HIST 549: THE MODERN BLACK FREEDOM STRUGGLE IN THE US

This graduate reading seminar surveys the modern black freedom struggle in the United States from the grassroots mobilizations in the mid-1950s to the demise of the Black Power Movement in the mid-1970s. Students will be exposed to the major historiographical debates about the Civil Rights and Black Power movement and will compare and contrast tactics, strategies, and leadership styles of various organizations and individuals that played critical roles in the historic events of the period. The central themes of this seminar are black nationalism, the interplay between local, national, and international events, liberalism and the policies of the federal government, the role of gender, and the ways in which ordinary people participate in the process of social change. Students will be required to periodically assume discussion leadership, write several short journal-style book reviews, and a fifteen-page research paper on a topic of their choice within the parameters of the course. Book-length readings will include Timothy B. Tyson, Radio Free Dixie: Robert F. Williams and the Roots of Black Power; Belinda Robnett, How Long? How Long? African-American Women in the Struggle for Civil Rights ; Bettye Collier-Thomas and V.P. Franklin, eds. , Sisters in the Struggle: African-American Women in the Civil Rights-Black Power Movement ; Charles Payne , I've Got the Light of Freedom: The Organizing Tradition and the Mississippi Freedom Struggle ; Komozi Woodard, A Nation Within a Nation: Amiri Baraka (LeRoi Jones) and Black Power Politics ; Mary L. Dudziak, Cold War Civil Rights: Race and the Image of American Democracy ; William W. Sales, From Civil Rights to Black Liberation: Malcolm X and the Organization of Afro-American Unity ; Gretchen Cassel Eick, Dissent in Wichita: The Civil Rights Movement in the Midwest, 1954-1972 ; Carol Polsgrove, Divided Minds: Intellectuals and the Civil Rights Movement ; and Charles Jones, ed., The Black Panther Party Reconsidered .

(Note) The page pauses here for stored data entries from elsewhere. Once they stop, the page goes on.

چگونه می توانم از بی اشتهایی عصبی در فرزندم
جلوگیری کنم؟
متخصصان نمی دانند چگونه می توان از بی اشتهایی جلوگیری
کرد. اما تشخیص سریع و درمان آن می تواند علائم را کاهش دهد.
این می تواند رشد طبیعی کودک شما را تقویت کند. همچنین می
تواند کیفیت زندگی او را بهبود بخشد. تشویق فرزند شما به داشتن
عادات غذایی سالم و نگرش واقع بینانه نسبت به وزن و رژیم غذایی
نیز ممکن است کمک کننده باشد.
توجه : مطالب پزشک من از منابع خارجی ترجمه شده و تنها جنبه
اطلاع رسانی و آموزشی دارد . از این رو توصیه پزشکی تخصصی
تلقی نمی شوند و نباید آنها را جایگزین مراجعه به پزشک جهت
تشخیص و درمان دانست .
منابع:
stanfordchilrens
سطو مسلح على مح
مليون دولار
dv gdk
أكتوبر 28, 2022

HIST 555: AMERICAN LABOR HISTORY

This course explores the American working-class experience from its artisanal and agricultural roots, through the rise of industrial capitalism, to the "post-industrial" era. It surveys a range of issues and developments that have animated historical study of American labor in recent years: the formation of America's working classes; the breadth, visions, and strategies of workers' movements; evolutions in the labor process and managerial strategies; the connections among working-class culture, community, and the work place; the effects of race, gender, and ethnicity on workers' identity; the role of the state in shaping labor relations; and labor's varied analyses of, and impacts upon, American society, economy, and polity. The course is structured chiefly as a research seminar. After two months of weekly class sessions to discuss secondary readings and selections of primary sources, students will focus exclusively on their individual research projects. During this phase the seminar will meet periodically, serving as a setting for the presentation and discussion of work-in-progress. The course grade will be based on short weekly commentaries on seminar readings, in-class participation, progress reports and an early draft of the research paper, and, above all, the final product.

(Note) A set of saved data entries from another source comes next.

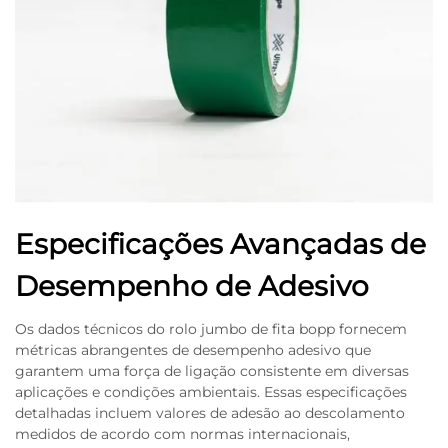
Especificações Avançadas de
Desempenho de Adesivo
Os dados técnicos do rolo jumbo de fita bopp fornecem
métricas abrangentes de desempenho adesivo que
garantem uma força de ligação consistente em diversas
aplicações e condições ambientais. Essas especificações
detalhadas incluem valores de adesão ao descolamento
medidos de acordo com normas internacionais,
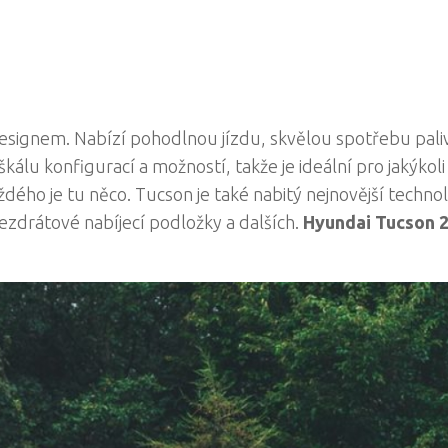
signem. Nabízí pohodlnou jízdu, skvělou spotřebu pali
álu konfigurací a možností, takže je ideální pro jakýkoli 
dého je tu něco. Tucson je také nabitý nejnovější technol
ezdrátové nabíjecí podložky a dalších.
Hyundai Tucson 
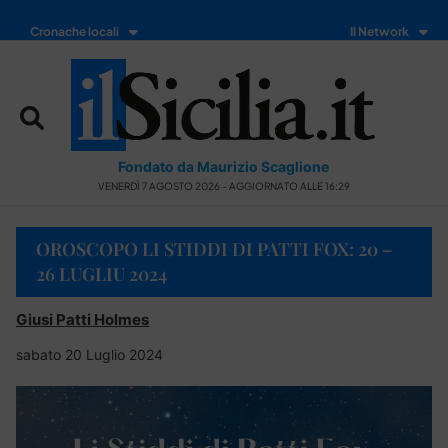
Cronache locali
Il Network
Fondato da Maurizio Scaglione
VENERDÌ 7 AGOSTO 2026 - AGGIORNATO ALLE 16:29
OROSCOPO LI STIDDI DI PATTI FOX: 20 –
26 LUGLIU 2024
Giusi Patti Holmes
sabato 20 Luglio 2024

HIST 592: PROSEMINAR IN THE HISTORIOGRAPHY OF THE NINETEENTH-CENTURY UNITED STATES

Students in History 592 investigate key issues and events of the nineteenth century, and become acquainted with the wide variety of intellectual approaches currently employed by historians. We will consider the usefulness of different sources and methodologies to the historian, and will ponder why historical investigation has changed over time. Major goals of this class include the mastery of historiographic debates and periodization for the 19th-centuryhistory of the United States. This course is divided into two sections: the first third of the course will be devoted to studying the historiography of the period, the remainder will cover a selected range of topics ­ politics, the economy, culture, society, and war. We will debate, discuss, and evaluate the assigned readings each week. Situating each book within the current historiography provides a major goal of the class. In addition, the discussions, the oral presentations, and the writing assignments will aid in your professional development as a scholar and teacher. Course requirements include an oral presentation and historiographical review (10 pages), two short book reviews, and a 10- 15 page final project related to the historiography of the nineteenth-century.

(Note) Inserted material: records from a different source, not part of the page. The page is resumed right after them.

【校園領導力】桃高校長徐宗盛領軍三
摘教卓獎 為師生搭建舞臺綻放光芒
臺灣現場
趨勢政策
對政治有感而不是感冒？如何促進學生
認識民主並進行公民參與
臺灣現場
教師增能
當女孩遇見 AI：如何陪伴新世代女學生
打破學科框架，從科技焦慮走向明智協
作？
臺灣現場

HIST 592: PROSEMINAR IN NINETEENTH-CENTURY AMERICA

This course will introduce basic problems in American history and identify schools of historical interpretation from the ratification of the Constitution through World War I. We will examine various methodological approaches through classic and provocative readings on the period. Typical of the books and articles to be assigned are Bernard Bailyn, Ideological Origins of the American Revolution ; Charles Beard, An Economic Interpretation of the Constitution of the United States ; Joan B. Freeman, Affairs of Honor: National Politics in the New Republic ; Nancy F. Cott, The Bonds of Womanhood: 'Women's Sphere' in New England, 1780-1835 ; Jon Mack Faragher, Sugar Creek: Life on the Illinois Prairie ; Michael F. Holt , The Political Crisis of the 1850s; Frederick Jackson Turner , "The Significance of the Frontier in American History;" Shepard Krech, The Ecological Indian: Myth and History ; Harriet Beecher Stowe, Uncle Tom's Cabin ; Eugene Genovese, Roll, Jordan, Roll ; Eric Foner, Reconstruction, 1863-1877: America's Unfinished Revolution ; C. Vann Woodward , Origins of the New South ; David Kennedy, Over Here: The First World War and American Society . Students will be required to write several brief papers.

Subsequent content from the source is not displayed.